After some more singing by Whateverandeveramen I got back on stage and recited one of Burns poems – Guid Ale Keeps The Heart Aboon. It was a poem written in 1795, a year before Burns’ death. It tells the story of a farmer and the lengths to which he goes to keep himself supplied with good ale and the price that he sometimes pays for over indulging. The latter included being publicly rebuked by the minister in the local church. Burns lived in post-Reformation Scotland which meant that the Church of Scotland was dominant religious institution. The Church of Scotland, colloquially known as the Kirk, was Presbyterian. It was heavily influenced by the ideas of the French reformer John Calvin and, as a result, was quite puritanical in its outlook. Drinking and drunkeness were most certainly frowned upon; too much beer and you ended up on ‘the stool” in Kirk on a Sunday morning where you would be chastised by the minister in front of the entire congregation.
The individual in Burns’ poem went to great lengths to finance his love of guid ale. He owned six oxen (sax owsen) and found himself selling them one by one (ane by ane). When he had spent that money he sold his stockings (hose) and pawned his shoes (shoon). Drastic steps, but worth it because drinking guid ale lifted his spirits (keeps the heart aboon). It also causes him to meddle with the servant girl (“gars me moop wi’ the servant hizzie”).
Guid Ale Keeps The Heart Aboon
I had sax owsen in a pleugh,
And they drew a’ weel eneugh:
I sell’d them a’ just ane by ane –
Guid ale keeps the heart aboon!
O, guid ale comes, and guid ale goes,
Guid ale gars me sell my hose,
Sell my hose, and pawn my shoon –
Guid ale keeps my heart aboon!
Guid ale hauds me bare and busy,
Gars me moop wi’ the servant hizzie,
Stand i’ the stool when I hae dune –
Guid ale keeps the heart aboon!
O, guid ale comes, and guid ale goes,
Guid ale gars me sell my hose,
Sell my hose, and pawn my shoon –
Guid ale keeps my heart aboon!
The ale for which Burns’ character was willing to go to such lenghths to acquire was known as Scottish Ale (those with an ABV of 6.5% and higher were known as Scotch Ales). Hops were not grown in nineteenth century Scotland; the closest hop fields were in Kent in the south of England. High transportation made hops cost prohibitive for Scottish brewers; so few were used and with the result that the ales of the period had a sweet, malty character. A number of modern-day breweries produce an ale that commemorates Burns. One of these is Scotland’s Belhaven Brewery who brew a Robert Burns Ale which they describe as a “classic, malty Scottish Ale”.

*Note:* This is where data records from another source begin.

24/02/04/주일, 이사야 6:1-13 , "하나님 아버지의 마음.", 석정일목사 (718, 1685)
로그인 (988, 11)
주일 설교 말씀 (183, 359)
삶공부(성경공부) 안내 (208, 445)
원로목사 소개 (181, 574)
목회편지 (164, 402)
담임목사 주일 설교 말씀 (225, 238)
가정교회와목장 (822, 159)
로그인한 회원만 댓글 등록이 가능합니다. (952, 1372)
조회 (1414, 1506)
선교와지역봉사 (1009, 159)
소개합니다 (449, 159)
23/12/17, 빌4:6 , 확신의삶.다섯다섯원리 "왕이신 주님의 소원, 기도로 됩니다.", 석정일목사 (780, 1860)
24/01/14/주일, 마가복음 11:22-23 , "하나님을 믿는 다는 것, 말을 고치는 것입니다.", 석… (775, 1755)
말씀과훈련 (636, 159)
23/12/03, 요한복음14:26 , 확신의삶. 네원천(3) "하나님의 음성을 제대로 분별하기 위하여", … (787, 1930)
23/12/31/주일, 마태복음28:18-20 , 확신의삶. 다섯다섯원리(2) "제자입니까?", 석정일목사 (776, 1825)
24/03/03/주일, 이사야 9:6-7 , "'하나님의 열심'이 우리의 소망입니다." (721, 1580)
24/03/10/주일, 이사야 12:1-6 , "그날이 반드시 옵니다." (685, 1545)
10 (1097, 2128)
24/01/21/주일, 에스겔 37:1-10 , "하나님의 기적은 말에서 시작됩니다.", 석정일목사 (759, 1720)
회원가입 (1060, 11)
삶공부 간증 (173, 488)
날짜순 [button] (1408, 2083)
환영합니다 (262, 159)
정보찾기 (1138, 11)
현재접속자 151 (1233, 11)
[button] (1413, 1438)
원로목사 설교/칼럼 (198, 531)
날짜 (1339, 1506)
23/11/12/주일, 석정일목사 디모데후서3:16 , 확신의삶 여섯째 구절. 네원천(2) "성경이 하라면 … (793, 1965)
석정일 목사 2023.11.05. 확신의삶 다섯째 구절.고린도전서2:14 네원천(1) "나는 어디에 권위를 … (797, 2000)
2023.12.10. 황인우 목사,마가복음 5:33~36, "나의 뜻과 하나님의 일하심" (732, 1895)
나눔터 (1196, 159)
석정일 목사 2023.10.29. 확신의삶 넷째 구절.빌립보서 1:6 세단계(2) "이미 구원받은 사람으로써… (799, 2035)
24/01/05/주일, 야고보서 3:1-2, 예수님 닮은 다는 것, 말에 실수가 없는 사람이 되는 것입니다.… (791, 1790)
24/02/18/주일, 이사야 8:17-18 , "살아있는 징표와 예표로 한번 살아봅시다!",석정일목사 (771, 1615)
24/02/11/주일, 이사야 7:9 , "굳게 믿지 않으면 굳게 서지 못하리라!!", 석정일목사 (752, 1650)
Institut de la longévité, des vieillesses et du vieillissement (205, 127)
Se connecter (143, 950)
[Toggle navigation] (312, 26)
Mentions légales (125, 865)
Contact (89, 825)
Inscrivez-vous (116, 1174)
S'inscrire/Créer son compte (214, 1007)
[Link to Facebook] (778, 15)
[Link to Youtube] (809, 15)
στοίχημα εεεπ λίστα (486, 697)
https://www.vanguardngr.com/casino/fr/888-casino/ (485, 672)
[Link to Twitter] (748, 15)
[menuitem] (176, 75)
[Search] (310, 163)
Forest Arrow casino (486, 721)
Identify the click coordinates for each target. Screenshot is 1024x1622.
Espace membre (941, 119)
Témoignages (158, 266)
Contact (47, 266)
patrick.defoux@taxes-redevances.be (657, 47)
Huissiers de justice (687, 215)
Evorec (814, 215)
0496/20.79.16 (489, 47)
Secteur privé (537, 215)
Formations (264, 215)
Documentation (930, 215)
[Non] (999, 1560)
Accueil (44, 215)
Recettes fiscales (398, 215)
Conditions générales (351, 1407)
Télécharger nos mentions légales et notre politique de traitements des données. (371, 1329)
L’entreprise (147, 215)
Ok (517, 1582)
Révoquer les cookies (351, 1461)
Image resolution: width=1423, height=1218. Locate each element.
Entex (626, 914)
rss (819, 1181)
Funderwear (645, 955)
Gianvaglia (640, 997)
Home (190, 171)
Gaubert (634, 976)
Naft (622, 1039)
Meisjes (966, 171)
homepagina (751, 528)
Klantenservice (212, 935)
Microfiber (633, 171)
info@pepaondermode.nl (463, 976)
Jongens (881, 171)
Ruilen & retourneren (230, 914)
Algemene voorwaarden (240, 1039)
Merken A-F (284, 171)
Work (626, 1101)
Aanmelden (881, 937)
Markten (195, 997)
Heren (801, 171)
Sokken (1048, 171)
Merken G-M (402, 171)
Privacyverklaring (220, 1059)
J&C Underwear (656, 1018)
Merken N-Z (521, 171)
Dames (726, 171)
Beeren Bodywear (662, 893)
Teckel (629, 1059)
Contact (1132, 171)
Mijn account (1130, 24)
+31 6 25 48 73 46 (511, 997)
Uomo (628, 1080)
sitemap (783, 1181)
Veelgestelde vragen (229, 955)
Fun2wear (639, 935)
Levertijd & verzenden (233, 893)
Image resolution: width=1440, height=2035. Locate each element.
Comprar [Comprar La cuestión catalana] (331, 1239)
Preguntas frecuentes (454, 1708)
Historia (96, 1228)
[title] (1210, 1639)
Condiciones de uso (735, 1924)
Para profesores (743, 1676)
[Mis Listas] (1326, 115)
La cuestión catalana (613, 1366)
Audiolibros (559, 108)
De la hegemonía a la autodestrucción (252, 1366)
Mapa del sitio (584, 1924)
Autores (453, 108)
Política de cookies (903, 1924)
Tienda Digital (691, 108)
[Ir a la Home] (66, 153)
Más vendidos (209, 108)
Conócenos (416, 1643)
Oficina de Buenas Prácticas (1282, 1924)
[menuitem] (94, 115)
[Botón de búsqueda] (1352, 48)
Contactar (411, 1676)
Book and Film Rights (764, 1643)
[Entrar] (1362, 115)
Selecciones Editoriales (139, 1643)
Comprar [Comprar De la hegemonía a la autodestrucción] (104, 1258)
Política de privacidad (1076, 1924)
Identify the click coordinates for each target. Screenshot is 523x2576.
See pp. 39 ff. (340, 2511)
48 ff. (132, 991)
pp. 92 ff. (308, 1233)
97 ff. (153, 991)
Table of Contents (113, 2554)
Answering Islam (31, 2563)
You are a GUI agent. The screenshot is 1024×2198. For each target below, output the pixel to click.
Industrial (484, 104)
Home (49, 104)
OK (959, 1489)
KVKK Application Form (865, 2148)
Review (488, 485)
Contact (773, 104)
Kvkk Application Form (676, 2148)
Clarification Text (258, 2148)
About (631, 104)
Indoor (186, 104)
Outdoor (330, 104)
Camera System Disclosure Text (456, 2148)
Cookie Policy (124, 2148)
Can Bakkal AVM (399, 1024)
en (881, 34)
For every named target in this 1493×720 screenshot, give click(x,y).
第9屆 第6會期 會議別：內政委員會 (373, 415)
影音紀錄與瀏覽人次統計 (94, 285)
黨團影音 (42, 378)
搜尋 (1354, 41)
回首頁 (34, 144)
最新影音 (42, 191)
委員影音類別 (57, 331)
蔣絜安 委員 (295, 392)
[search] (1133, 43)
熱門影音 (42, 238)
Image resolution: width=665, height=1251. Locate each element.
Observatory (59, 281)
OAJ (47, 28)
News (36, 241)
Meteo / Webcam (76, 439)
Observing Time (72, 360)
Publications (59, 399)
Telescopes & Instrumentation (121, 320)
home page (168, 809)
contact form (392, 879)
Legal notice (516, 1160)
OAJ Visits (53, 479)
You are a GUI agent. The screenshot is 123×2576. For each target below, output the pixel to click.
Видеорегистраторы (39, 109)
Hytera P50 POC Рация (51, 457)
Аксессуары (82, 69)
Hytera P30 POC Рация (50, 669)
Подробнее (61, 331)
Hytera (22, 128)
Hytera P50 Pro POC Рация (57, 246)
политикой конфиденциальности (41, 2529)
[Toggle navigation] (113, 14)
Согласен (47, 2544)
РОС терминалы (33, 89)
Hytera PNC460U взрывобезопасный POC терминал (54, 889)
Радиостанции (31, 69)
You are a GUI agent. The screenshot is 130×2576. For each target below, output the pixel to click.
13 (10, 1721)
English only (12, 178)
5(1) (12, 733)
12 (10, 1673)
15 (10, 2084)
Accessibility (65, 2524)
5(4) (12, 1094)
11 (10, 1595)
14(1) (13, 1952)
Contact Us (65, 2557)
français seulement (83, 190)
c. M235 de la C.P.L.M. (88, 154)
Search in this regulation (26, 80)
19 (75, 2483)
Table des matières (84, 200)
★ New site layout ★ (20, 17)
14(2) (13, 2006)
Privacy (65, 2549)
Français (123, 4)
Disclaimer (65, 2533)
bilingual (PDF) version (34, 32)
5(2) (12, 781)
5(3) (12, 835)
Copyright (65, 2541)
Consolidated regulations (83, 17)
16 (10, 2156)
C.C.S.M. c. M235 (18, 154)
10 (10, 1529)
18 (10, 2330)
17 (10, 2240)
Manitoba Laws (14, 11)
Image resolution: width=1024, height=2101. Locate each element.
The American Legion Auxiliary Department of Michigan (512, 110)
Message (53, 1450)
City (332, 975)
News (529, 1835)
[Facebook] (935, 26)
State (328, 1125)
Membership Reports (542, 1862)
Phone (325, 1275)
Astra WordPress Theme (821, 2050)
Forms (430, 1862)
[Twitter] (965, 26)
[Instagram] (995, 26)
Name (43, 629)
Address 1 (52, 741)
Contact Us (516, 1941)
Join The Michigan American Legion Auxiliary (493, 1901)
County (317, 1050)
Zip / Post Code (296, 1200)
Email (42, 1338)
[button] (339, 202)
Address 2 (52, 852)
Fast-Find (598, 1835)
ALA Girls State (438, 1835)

The evening at the Black Cloister was highly memorable. As a Scot, participating in events liks this affords me an opportunity to reconnect with my cultural roots. I have lived in the United States since 1985; but I still have a strong emotional affinity for the land of my birth. And while I am a passport-carrying American (I became a U.S. citizen in 2003) evenings such as this remind me from whence I came.